Cascading Failures


When something goes wrong, the surrounding supporting infrastructure must suddenly accept a new load.

The affected area

If that load-spike exceeds the supporting infrastructure’s capacity, then it fails, and you get a cascading failure. Extreme examples of cascading failures don’t stop failing until there is nothing left to fail. [nyt] writes about the blackout of 2003:

A surge of electricity to western New York and Canada touched off a series of power failures and enforced blackouts yesterday that left parts of at least eight states in the Northeast and the Midwest without electricity. The widespread failures provoked the evacuation of office buildings, stranded thousands of commuters and flooded some hospitals with patients suffering in the stifling heat.

I remember that day; my phone started ringing as soon as the power came back on; it was journalists asking “is this the Chinese?” What had actually happened was what is often described as a “software glitch” though I consider it more of a “design error.” The power grid shutdown was a result of systems behaving the way they were supposed to behave – the consequences, however, were unforeseen.

Wikipedia explains it better than I need to [wik] – the short form is that a high voltage line began to draw an unexpected load because it had drooped into wet branches.
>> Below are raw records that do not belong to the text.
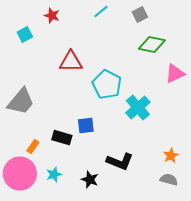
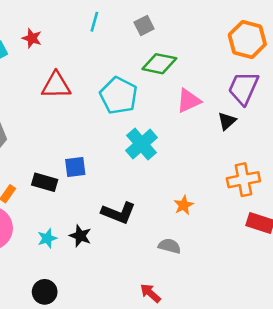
cyan line: (101, 12) -> (94, 22), turned -35
red star: (52, 16) -> (32, 38), moved
cyan pentagon: (107, 85) -> (119, 96), moved
cyan star: (54, 175) -> (47, 238), moved
gray semicircle: (169, 180) -> (170, 246), moved

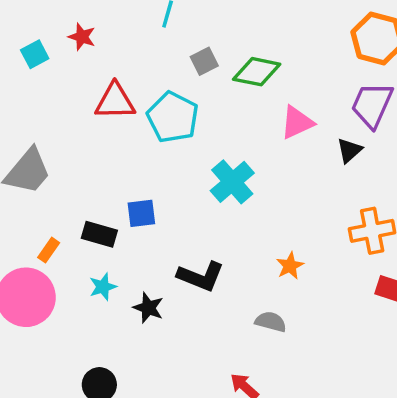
gray square: (144, 25) -> (204, 61), moved
cyan pentagon: (119, 96) -> (173, 117), moved
cyan star: (47, 238) -> (103, 287), moved

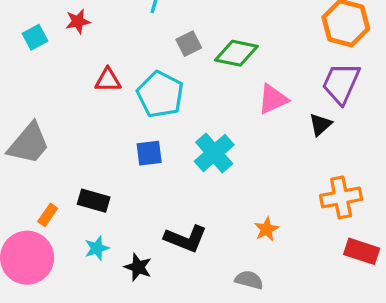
red star: (82, 37) -> (78, 21), turned -30
red triangle: (115, 101) -> (108, 80), size x0.7
blue square: (141, 213) -> (149, 153), moved

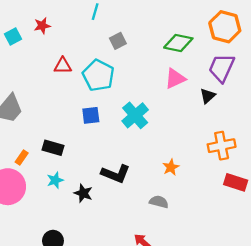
green diamond: (236, 53) -> (178, 43), moved

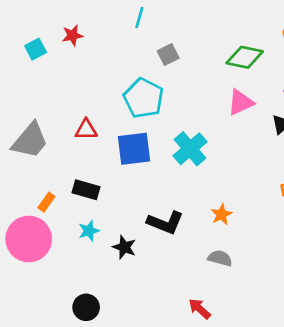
red triangle: (63, 66) -> (86, 130), moved
blue square: (91, 115) -> (134, 149), size x1.5
orange star: (171, 167) -> (221, 214), moved

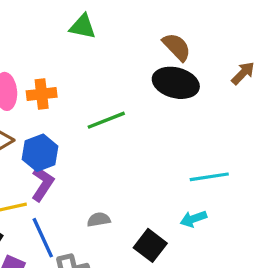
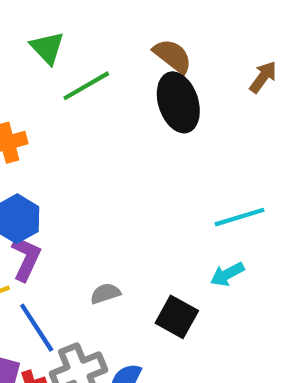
green triangle: (83, 27) -> (47, 48), turned 44
black ellipse: (176, 83) -> (178, 102), turned 66
green line: (106, 120) -> (86, 86), moved

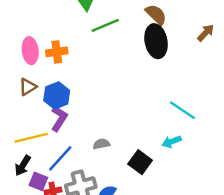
cyan line: (240, 217) -> (183, 110), turned 44
blue line: (37, 328) -> (60, 158), turned 68

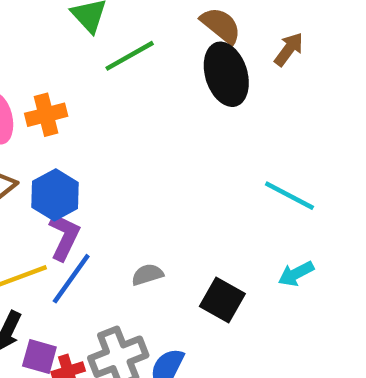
brown arrow: (206, 33) -> (289, 49), moved
cyan arrow: (172, 142) -> (296, 274), moved
blue line: (60, 158) -> (71, 279), moved

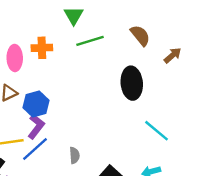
black ellipse: (226, 74) -> (132, 83), moved
orange cross: (46, 115) -> (42, 48), moved
gray semicircle: (147, 275) -> (75, 155), turned 91

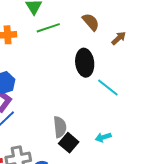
cyan line: (156, 131) -> (108, 87), moved
gray semicircle: (75, 155) -> (60, 127), moved, size x1.5

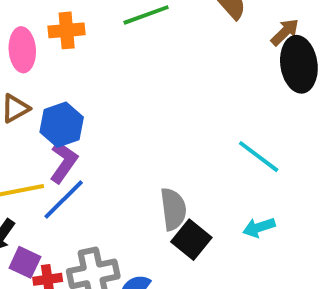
black ellipse: (85, 63) -> (299, 64), moved
cyan line: (108, 87) -> (259, 157), moved

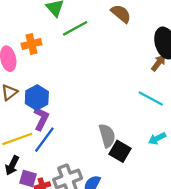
brown arrow: (285, 32) -> (159, 63), moved

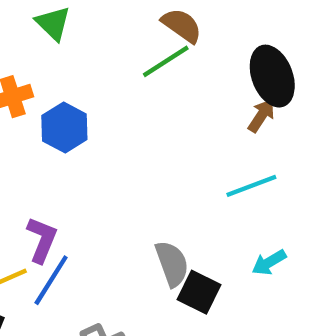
green line: (75, 28) -> (166, 61), moved
blue hexagon: (37, 98) -> (64, 127), moved
cyan line: (151, 99) -> (251, 186), turned -45

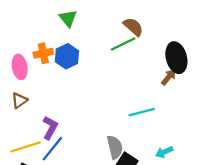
blue hexagon: (64, 127) -> (67, 56), moved
cyan line: (251, 186) -> (142, 112), moved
The unexpected load caused the local station to switch so that power was being drawn from the local grid instead of sent across the questionable line. The local grid systems’ software saw an unusual surge which triggered their load alarms and they re-routed power from nearby stations. Suddenly, the smart-grid software saw a large surge/unusual load and a wave of overload shutdowns swept through the whole system. My guess is that the initial “shut it down and draw current from elsewhere” smart-grid parameter was chosen to be within engineering tolerances (a factor of 2 or 3 overhead) and the “fix” was to tweak the system parameters to have them be less sensitive to a system-wide problem. It seemed to me that an attack from the Chinese or whoever would first bring the system down, then tear down its telemetry and command/control. That would be bad. Remember when Terry Childs locked the City of San Francisco out of its own fiber-WAN backbone? [wired] He changed the administrators’ passwords to random junk and then left. A serious attack would look more like the Shamoon attacks against Saudi Aramco: system BIOS wipes and hard drive calibration wipes – poof! all your computers are bricks. I suppose the most elegant cyberattack would be to trigger a cascading failure, but why bother? If your point is to demonstrate you control someone’s system, smoking wreckage is as eloquent a message as any other.

There are lots of places where cascading failures can occur; I used to spend a lot of subconscious time trying to identify them. Perhaps that’s why I am so worried about the command/control systems for nuclear weapons; there appear to be a lot of places where failures can escalate (basically, all the failure modes seem to boil down to ‘and then there’s a full exchange’)

Anyhow, I saw this and immediately recognized a cascading failure: [it gets interesting at 0:35]

You can clearly see what’s going on, here: each rack is capable of holding a tremendous amount of weight bearing directly down through its supports. As soon as even a fraction of that weight is in the form of a sideways push or a pull on the upper corner the whole situation unravels.

------ divider ------

I have to wonder if perhaps the racks were not installed correctly. With steel truss systems like that, it can be a matter of one bolt being missing.

Comments

  1. johnson catman says

    WOW! Was anyone killed or seriously injured in that crash? If not, that is truly amazing. I would definitely hate to have to clean that up!

  2. rq says

    I’ll have to watch the video later, but you really made my weekend with this:

    all the failure modes seem to boil down to ‘and then there’s a full exchange’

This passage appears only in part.